Сестра покатила коляску дальше по коридору. В конце его был лифт, соединяющий второй этаж с первым.
— Вы поедете со мной завтракать, Жозан? — спросил Шагал.
— Нет, — ответила Жозан, — на первом этаже вас будет ждать сестра Беатриса. — Она нажала на кнопку, вызывая лифт.
— Я не утомил вас своей болтовней?
— Нет, что вы, мосье, нисколько.
— Значит, я еще неплохо сохранился в свои девяносто восемь лет. Однако, Господи, прости меня, если я не смог передать в этой нелепой болтовне всю ту дурацкую любовь, которую в общем-то испытываю к человечеству. Но родичи мои и женщины, в которых я бывал влюблен, для меня более священны, чем все прочие люди. Так я хочу.
— Лифт уже ждет вас, мосье, — сказала Жозан.
— Лифт. Не хватает мне еще застрять в лифте, как в прошлый раз.

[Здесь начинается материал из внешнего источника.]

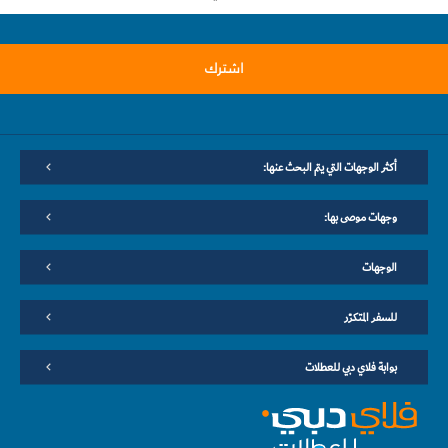
اشترك
أكثر الوجهات التي يتم البحث عنها:
وجهات موصى بها:
الوجهات
للسفر المتكرّر
بوابة فلاي دبي للعطلات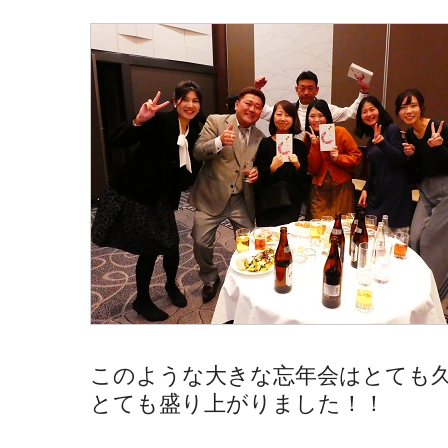
このような大きな忘年会はとても
とても盛り上がりました！！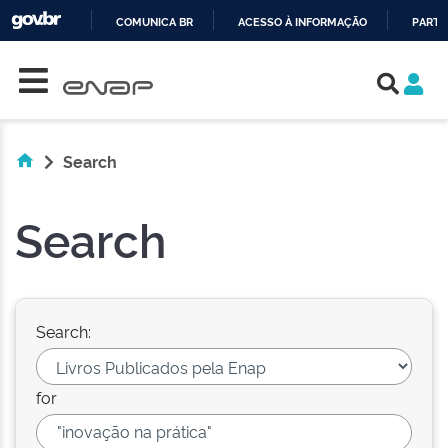
COMUNICA BR
ACESSO À INFORMAÇÃO
PARTI
Skip navigation
IR
PARA
O
CONTEÚDO
Search
Search
Search:
for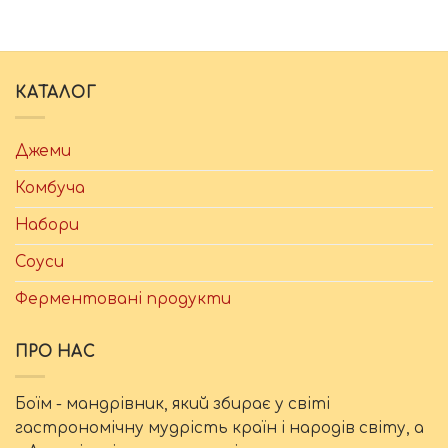
КАТАЛОГ
Джеми
Комбуча
Набори
Соуси
Ферментовані продукти
ПРО НАС
Боїм - мандрівник, який збирає у світі
гастрономічну мудрість країн і народів світу, а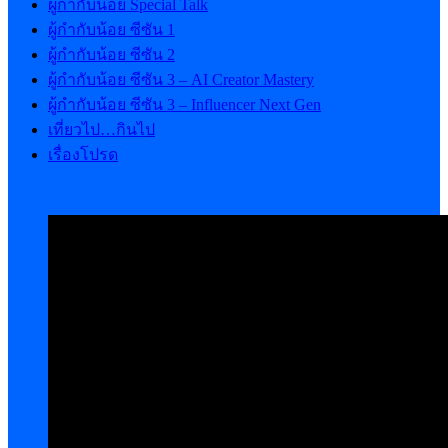
ผู้กำกับน้อย Special Talk
ผู้กำกับน้อย ซีซัน 1
ผู้กำกับน้อย ซีซัน 2
ผู้กำกับน้อย ซีซัน 3 – AI Creator Mastery
ผู้กำกับน้อย ซีซัน 3 – Influencer Next Gen
เที่ยวไป…กินไป
เรื่องโปรด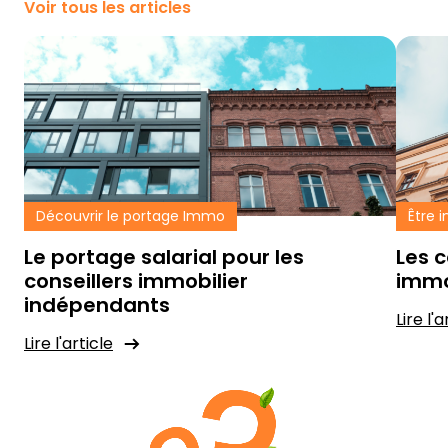
Voir tous les articles
Découvrir le portage Immo
Être 
Le portage salarial pour les
Les c
conseillers immobilier
immo
indépendants
Lire l'a
Lire l'article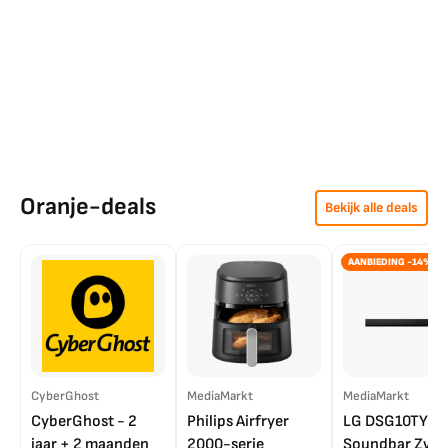
Oranje-deals
Bekijk alle deals
AANBIEDING -14%
CyberGhost
MediaMarkt
MediaMarkt
CyberGhost - 2
Philips Airfryer
LG DSG10TY
jaar + 2 maanden
2000-serie
Soundbar Zwar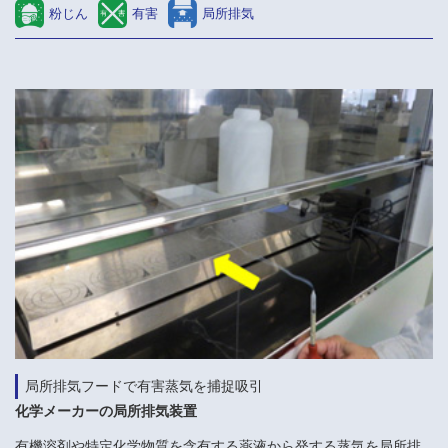
粉じん
有害
局所排気
局所排気フードで有害蒸気を捕捉吸引
化学メーカーの局所排気装置
有機溶剤や特定化学物質を含有する薬液から発する蒸気を局所排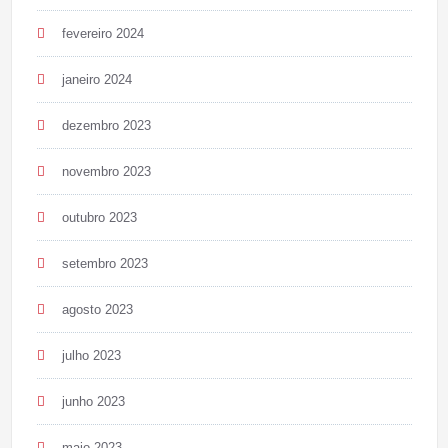
fevereiro 2024
janeiro 2024
dezembro 2023
novembro 2023
outubro 2023
setembro 2023
agosto 2023
julho 2023
junho 2023
maio 2023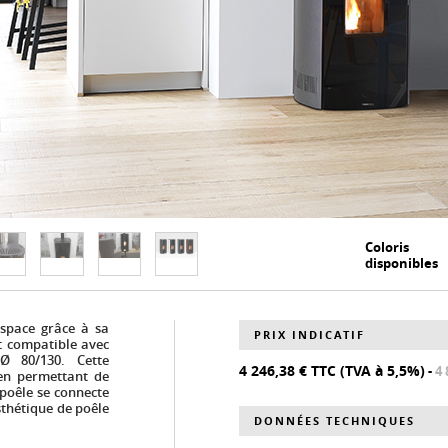
espace grâce à sa
PRIX INDICATIF
est compatible avec
Ø 80/130. Cette
4 246,38 € TTC (TVA à 5,5%)
-
4 
 en permettant de
poêle se connecte
sthétique de poêle
DONNÉES TECHNIQUES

— Я подожду, мосье, пока вас встретит на первом этаже сестра Беатриса. До свидания, мосье. — Жозан вкатила коляску в лифт.
— Я думаю, — сказал Шагал, — что после меня все станет в мире совсем другим. Но будет ли тогда существовать этот мир?
Дверь лифта закрылась.
— Мосье Шагал выехал, — сказала Жозан в микрофон сестре Беатрисе, ожидавшей на первом этаже.
Лифт шел очень медленно. Наконец он остановился, открылась дверца.
— Доброе утро, мосье, завтрак уже готов, — сказала сестра Беатриса.
Шагал не ответил. Когда сестра выкатила из лифта коляску, он сидел,
слегка склонив голову к правому плечу, черты лица спокойные, рот полуоткрыт.
— Мосье Шагал прибыл? — спросила в микрофон Жозан.
— Мосье Шагал умер в лифте, — сказала сестра Беатриса.
Сестра Жозан невольно обернулась к окну, на последний оставленный Шагалом автограф. Но начавшийся дождь размыл буквы. Надпись потекла по стеклу.